This blog is based on a published review by Weber et al. International Journal of Molecular Sciences.
Patient stratification in clinical trial design.
Traditional non-targeted cytotoxic drugs in cancer treatment often lack specificity. This leads to toxicity in healthy tissues such as gut and bone marrow. With targeted therapy you can prevent these unwanted side effects. This approach uses anticancer agents that selectively address specific molecular markers on cancer cells.
However, the expression of a molecular target is usually not present on tumors in all patients. This means that targeted anticancer agents tend to not work in all patients. Therefore, when designing your clinical trial, you must select patients that express your target. This process is also referred to as patient stratification. If you don’t include patients that express your target you run the risk of a negative trial outcome that is based on the lack of the presence of the target and not on the lack of the efficacy of the drug. Clearly, targeted anti-cancer treatment, by definition, is not a tale of ‘one-size-fits-all’.
How to determine tumor characteristics.
First, it is important that you gather data on tumor characteristics to exploit the potential of your drugs in the drug development process. There are three main approaches you can use to examine target expression:
- Gene expression analysis and cancer proteomics
- Immunohistochemistry of biopsies and/or the resected specimen
- Molecular imaging
The first two approaches required biopsies. However, biopsies don’t give you information on target expression of complete organs, let alone whole-body information. By using molecular imaging, option 3, you do get whole-body information on target expression on an organ level. This is important because organs or tissues can have heterogenous expression of the target. With biopsies you cannot show this heterogenous expression, but with molecular imaging you can.
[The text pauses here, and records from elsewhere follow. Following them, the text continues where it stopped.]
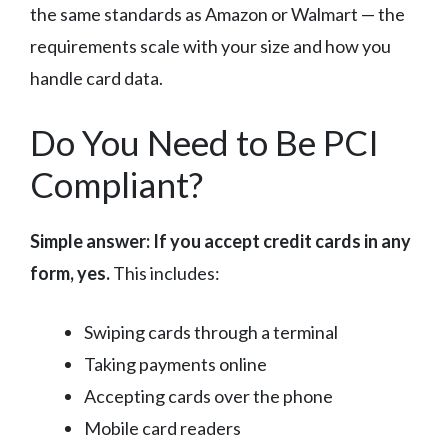
the same standards as Amazon or Walmart — the
requirements scale with your size and how you
handle card data.
Do You Need to Be PCI
Compliant?
Simple answer: If you accept credit cards in any
form, yes.
This includes:
Swiping cards through a terminal
Taking payments online
Accepting cards over the phone
Mobile card readers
Molecular imaging for patient and cancer stratification.
You can use molecular imaging for cancer stratification and localization (i.e. cancer staging). Cancer staging is critical in clinical decision-making for either palliative or curative intend of a treatment scheme. Foremost, it gives you the unique ability to predict the possible effect and outcome for the individual patient. An individual blueprint for the patient. Namely, by imaging you get information whether the patient’s tumor, and possible metastases, can be treated by the targeted cancer treatment. After all, why treat the cancer for a target expression when the target is not present?
Figure 1. Cancer stratification by molecular imaging allows patients selection according to the expected outcome of a therapeutic approach by visualizing an expressed biomarker. The resulting patient subgroups can subsequently be treated with the most promising therapy.